Yes, it’s easy to root for a winner, and both were enjoying outstanding regular seasons – the boys eventually going 10-1-2 in the Pioneer Athletic Conference, the girls 12-1 – but neither could have known that was just the beginning.
It was a dream doubleheader for the Bears in the PAC championships on Oct. 17.
The boys got the job done in the first final, a commanding 2-0 win over Spring-Ford, and continued to impress from the stands for the girls’ title game.
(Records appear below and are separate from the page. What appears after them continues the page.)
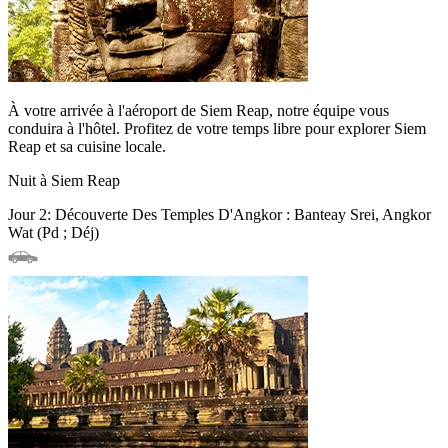
À votre arrivée à l'aéroport de Siem Reap, notre équipe vous
conduira à l'hôtel. Profitez de votre temps libre pour explorer Siem
Reap et sa cuisine locale.
Nuit à Siem Reap
Jour 2: Découverte Des Temples D'Angkor : Banteay Srei, Angkor
Wat (Pd ; Déj)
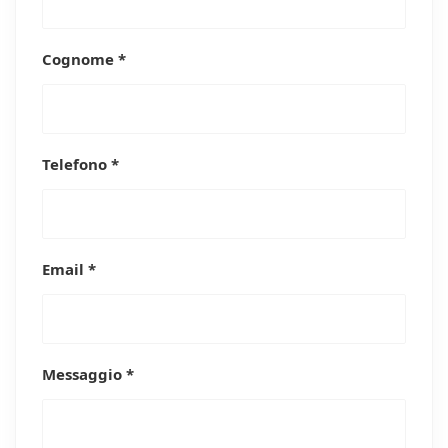
Cognome *
Telefono *
Email *
Messaggio *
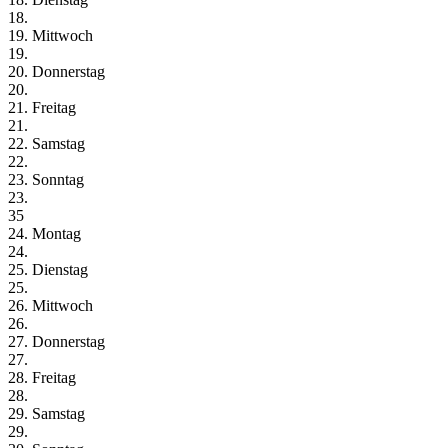
18.
19. Mittwoch
19.
20. Donnerstag
20.
21. Freitag
21.
22. Samstag
22.
23. Sonntag
23.
35
24. Montag
24.
25. Dienstag
25.
26. Mittwoch
26.
27. Donnerstag
27.
28. Freitag
28.
29. Samstag
29.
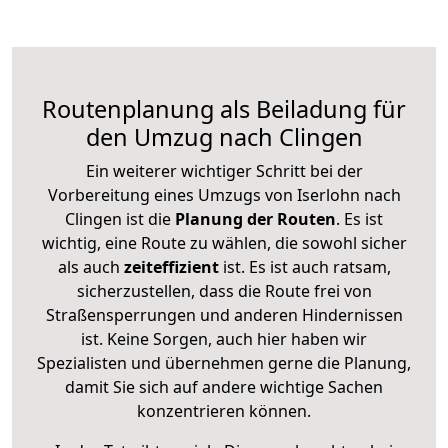
Routenplanung als Beiladung für
den Umzug nach Clingen
Ein weiterer wichtiger Schritt bei der
Vorbereitung eines Umzugs von Iserlohn nach
Clingen ist die
Planung der Routen
. Es ist
wichtig, eine Route zu wählen, die sowohl sicher
als auch
zeiteffizient
ist. Es ist auch ratsam,
sicherzustellen, dass die Route frei von
Straßensperrungen und anderen Hindernissen
ist. Keine Sorgen, auch hier haben wir
Spezialisten und übernehmen gerne die Planung,
damit Sie sich auf andere wichtige Sachen
konzentrieren können.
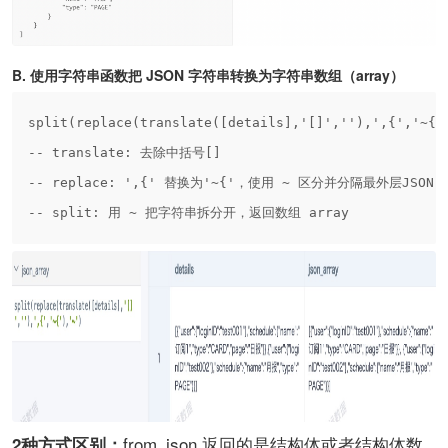
B. 使用字符串函数把 JSON 字符串转换为字符串数组（array）
split(replace(translate([details],'[]',''),',{','~{'
-- translate: 去除中括号[]
-- replace: ',{' 替换为'~{'，使用 ~ 区分并分隔最外层JSON
-- split: 用 ~ 把字符串拆分开，返回数组 array
from_json 返回的是结构体或者结构体数
2种方式区别：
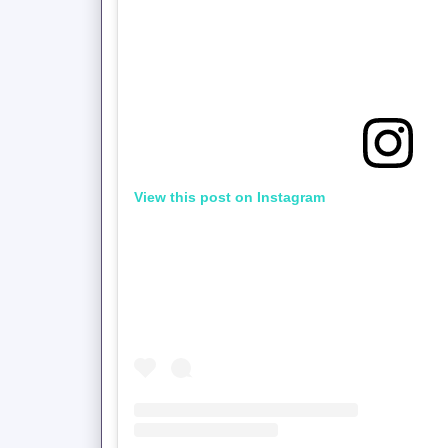
View this post on Instagram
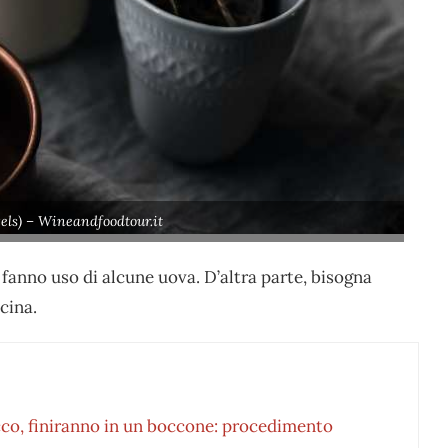
xels) – Wineandfoodtour.it
fanno uso di alcune uova. D’altra parte, bisogna
cina.
occo, finiranno in un boccone: procedimento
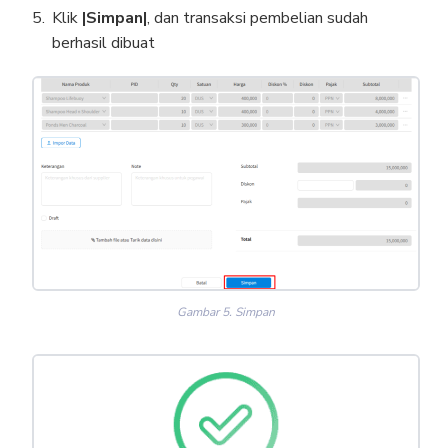
Klik
|Simpan|
, dan transaksi pembelian sudah
berhasil dibuat
Gambar 5. Simpan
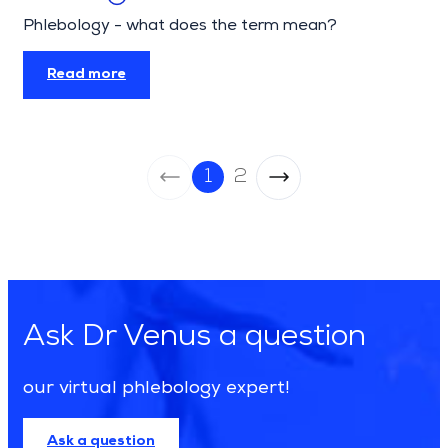
Phlebology - what does the term mean?
Read more
1
2
Archive Paginat
Ask Dr Venus a question
our virtual phlebology expert!
Ask a question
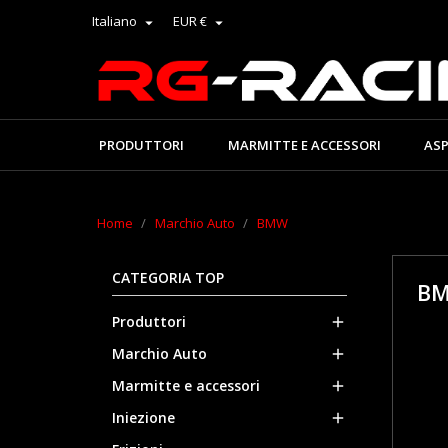
Italiano
EUR €


PRODUTTORI
MARMITTE E ACCESSORI
ASP
Home
Marchio Auto
BMW
CATEGORIA TOP
B
Produttori

Marchio Auto

Marmitte e accessori

Iniezione

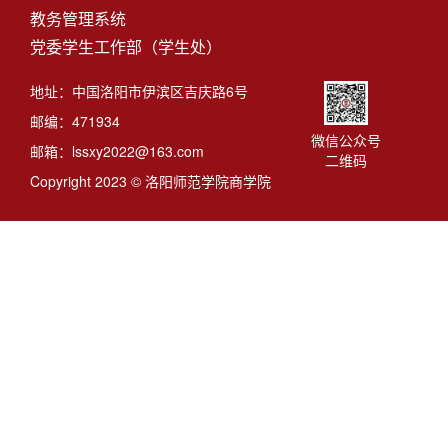
教务管理系统
党委学生工作部（学生处）
地址：中国洛阳市伊滨区吉庆路6号
邮编：471934
微信公众号
邮箱：lssxy2022@163.com
二维码
Copyright 2023 © 洛阳师范学院商学院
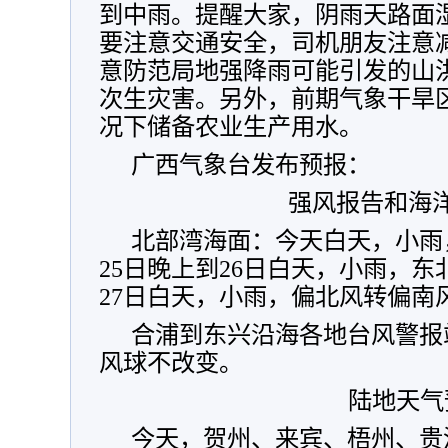
到中雨。提醒大家，阴雨天路面
要注意交通安全，司机朋友注意
意防范局地强降雨可能引发的山
次生灾害。另外，前期气象干旱
况下储备农业生产用水。
广西气象台发布预报：
强风报告和海
北部湾海面：今天白天，小雨
25日晚上到26日白天，小雨，东
27日白天，小雨，偏北风转偏南风
合浦到东兴沿海各地台风警报
风球不改变。
陆地天气
今天，贺州、来宾、梧州、贵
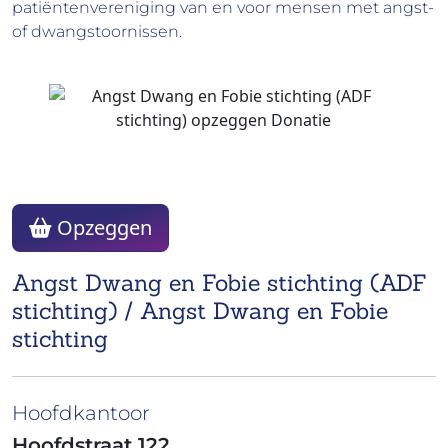
patiëntenvereniging van en voor mensen met angst-
of dwangstoornissen.
Opzeggen
Angst Dwang en Fobie stichting (ADF
stichting) / Angst Dwang en Fobie
stichting
Hoofdkantoor
Hoofdstraat 122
“PAC final, easily,” said boys’ senior midfielder Jake Groff of the highlight of their support. “It was all of us with our other classmates from school and we led the student section and we brought the chants. Usually at a football game you hear one or two chants. But we were constantly chanting, trying to create a European atmosphere. We felt it.”
They even had songs.
When Camilla Kuever – the girls’ standout midfielder and German exchange student – netted her first and second goals in the eventual 3-0 win over Spring-Ford, it sounded like a game in Europe with the supporters in full voice.
From Germany she came
B-town’s not the same
Camilla’s at the 8
She’s got us feeling great
“In Frankfurt she resides
Through the air she flies
Her heading is sublime
This is Kuever’s time
22 on her back
We’re gonna win the PAC
It was quite the surprise to Kuever hearing her name cascading from the stands, a song credited mainly to Bartman and Josh Torrens.
“I couldn’t hear the exact words. But I really appreciate it,” Kuever said after the final.
“Hearing them in the crowd makes us feel better about ourselves and feel more supported,” said senior center back Morgan Kline.
The Bears teams have stayed tight through districts: they were doubleheader winners again in the quarterfinals at home on Oct. 26, the No. 3 seed boys besting Neshaminy 2-1, the No. 2 seed girls edging Unionville, 1-0, as the boys’ team kept it lively from the southwest corner flag.
“We both knew we were going to be pretty good this year, but it happened at PACs, which was an unbelievable experience,” Groff said. “And then it started picking up for districts.”
They were separated for the semifinals on Oct. 29 with the boys away at No. 2 Lower Merion, but the support didn’t waver: after Landon Wenger’s overtime goal gave the boys a 1-0 trip to the final, the boys were FaceTiming with friends to get a glimpse of the girls’ penalty kicks against Conestoga.
“Every save and every score, we were just going crazy on the bus,” Jagger Sokel said.
The girls’ team, fresh off their win over the Pioneers (3-2 in penalty kicks), awaited the arrival of the boys to return from Ardmore, wanting to celebrate together.
“I think (the success we’ve had) is because of the support we’ve had, from the community, from the boys’ team,” girls’ senior goalkeeper Mattie Gallagher said. “We show up for them, they show up for us.”
Saturday, the Boyertown boys became the first PAC program to play in the District 1 final in the large-school classification. The girls were just the third in the past 15 years.
Regardless of results, the Boyertown boys and girls soccer teams were together, and that may have been the best part.